Clinic’s regret: No big bang
When Nancy Wilkes joined UCI Medical Affiliates in summer 2006, she inherited a new practice management and claims system. Based in Columbia, S.C., UCI uses the system from Companion Technologies to manage 56 clinics scattered throughout the Southeast. Installed on a region-by-region basis over a one-year period, the new claims management system works well, says Wilkes, the vice president of practice management technology. But in hindsight, she says the clinic would have been better off to first test, then implement, the new system across all clinics at once.
The gradual deployment meant that UCI’s billing staff were using two systems simultaneously, she points out. The clinic avoided having to convert old patient files to the new system—a transition that Wilkes acknowledges is risky. But for one year, the collections crew had to send out statements from two different systems. Running dual systems made it difficult to know where to post payments. Handling follow-up inquiries from health plans was also more challenging, she says. “We did not lose any claims, but we were doubling the amount of work without doubling the staff,” she says.
Big Bang Banter
Experts’ thoughts on high-speed IT makeovers
“You need to empathize with clinicians over their anxiety related to the significant changes associated with new technologies.”
—Edward Kamens, M.D., information systems medical staff advisor, HealthAlliance Hospitals
“Don’t try this at home unless you know your organization really well and your IT staff has an appetite for change.”
—Pam McNutt, vice president and CIO, Methodist Health System
“There is a lot of risk to a big bang. We were lucky with ours, but it was planned luck.”

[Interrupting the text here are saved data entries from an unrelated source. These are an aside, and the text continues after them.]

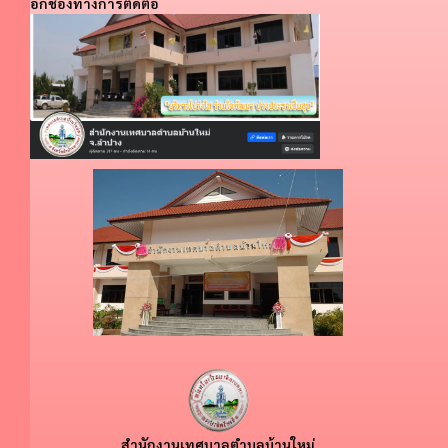
อีกช่องทางการติดต่อ
สำนักงานเทศบาลตำบลบ้านใหม่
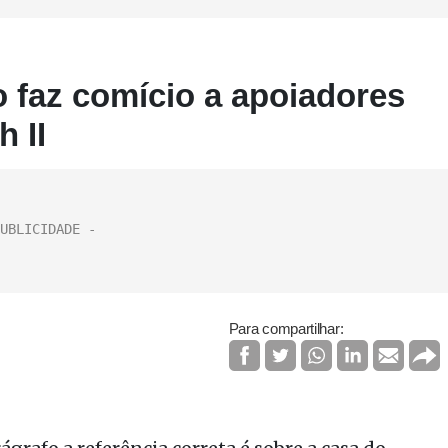
faz comício a apoiadores
h II
Para compartilhar:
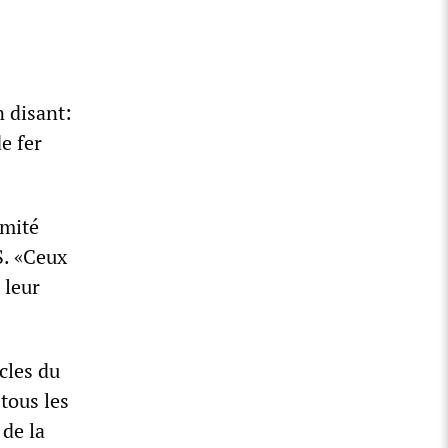
 disant:
e fer
omité
S. «Ceux
 leur
cles du
tous les
de la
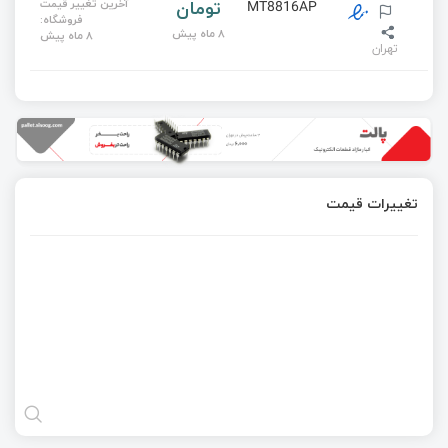
تومان
آخرین تغییر قیمت
MT8816AP
فروشگاه:
8 ماه پیش
8 ماه پیش
تهران
تغییرات قیمت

—James Langley, M.D., director of medical informatics, Methodist Health System
“As corporate ‘cheerleader,’ I stayed hugely optimistic and positive. I needed to keep our project leaders excited and not allow us to get bogged down.”
—Stephen Badger, CEO, George Washington University Medical Faculty Associates
“I felt uncomfortable telling physicians the EMR go-live would be so soon, but one of our department chairs upheld me, saying if we had given the doctors enough time, they would have found an excuse not to do it.”
—Praveen Toteja, CIO, George Washington University Medical Faculty Associates
“Physicians become frustrated with things that impede their ability to take care of patients. If technology stands in their way, they will put it aside. The challenge [of the big bang] is that it changes what physicians do. We had a little weeping and gnashing of teeth, but we got through those.”